I grew up a self-conscious bookworm in a tense, glamour-oriented household where I worried so early about my relational deficits that by 3rd grade you couldn’t get me to play Old Maid. By 5th grade, I was planning my face-saving lifeplan: “Someday I’ll write for The New York Times and no one will notice there’s something wrong with me.”
This mindset got me into The Columbia School of Journalism and turned me into a prize-winning reporter managing her own sense of invisibility crusading for the disadvantaged. I actually was offered a job at The Times when I was 25…..about the same time The Universe offered a competing option: An assignment to write an exposé of a spiritual group gave me an unexpected glimpse of feeling whole--independent of any achievement or anyone’s particular affection. When an important editor told me I had written something “incredibly mediocre,” and astonishingly, I felt no familiar diminishment, I promptly left journalism and decided to spend the rest of my life exploring ways to access and sustain the identity that made that possible.

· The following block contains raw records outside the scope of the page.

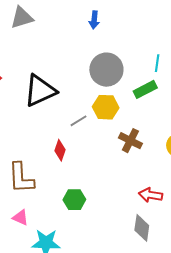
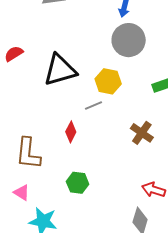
gray circle: (106, 70) -> (129, 40), moved
yellow hexagon: (106, 107) -> (108, 81), moved

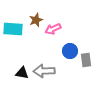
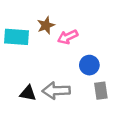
gray rectangle: (86, 60) -> (101, 91), moved

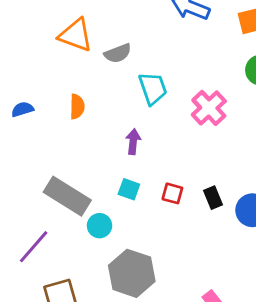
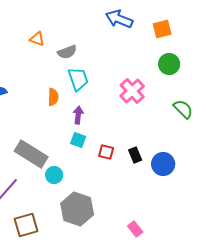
orange triangle: (76, 35) -> (37, 39), size x0.6
cyan trapezoid: (153, 88) -> (78, 79), moved
orange semicircle: (77, 107) -> (53, 97), moved
cyan square: (129, 189) -> (78, 140), moved

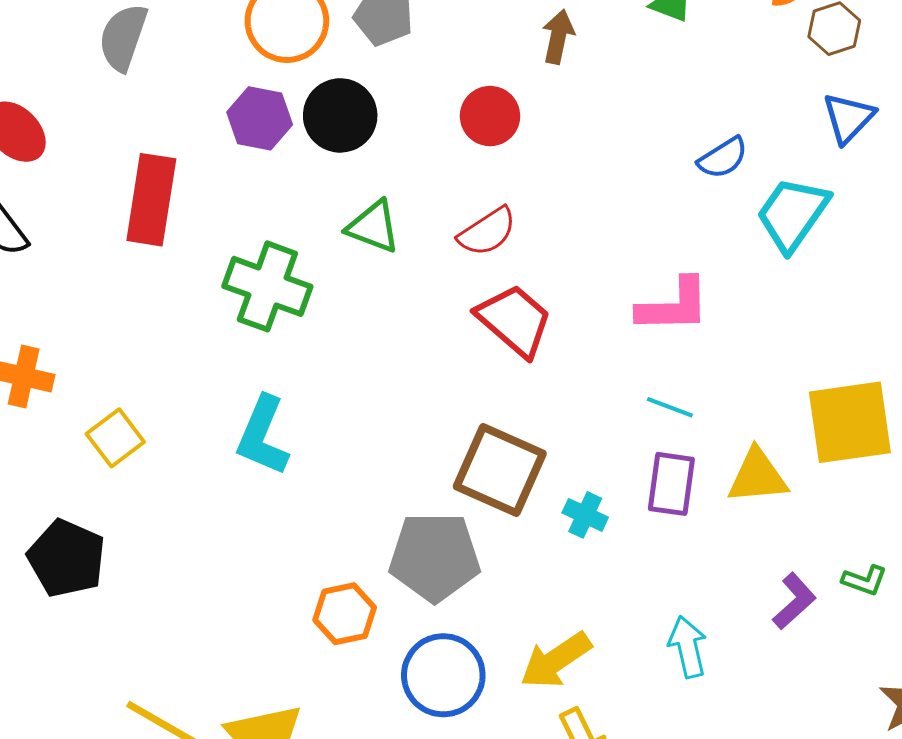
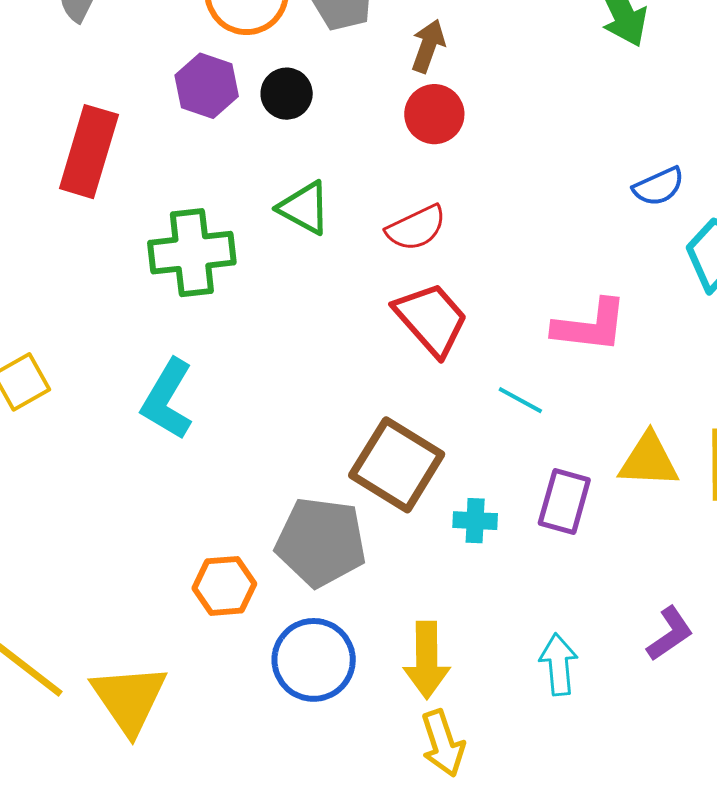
brown arrow: (558, 37) -> (428, 46), moved
black circle: (340, 115) -> (287, 94), size x0.7
green cross: (267, 286) -> (192, 253), turned -34
cyan line: (670, 407) -> (520, 400), moved
yellow triangle: (757, 476) -> (649, 460), moved
cyan cross: (585, 515) -> (475, 521), turned -30
yellow arrow: (556, 660) -> (427, 660), turned -64

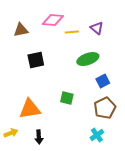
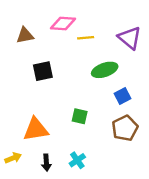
purple triangle: (97, 28) -> (130, 38), moved, size x1.5
cyan cross: (97, 135) -> (77, 160), moved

A psychotherapist now for over 25 years, I see myself as a kind of transpersonal scout, helping people let go of external structures that no longer fit and orienting them to what it means to live a life based on their own insides. A phrase I like in this regard is “Trust in Being,” and while the phrase is probably not unique to them, I really heard it from some wonderful teachers in a group called Waking Down in Mutuality.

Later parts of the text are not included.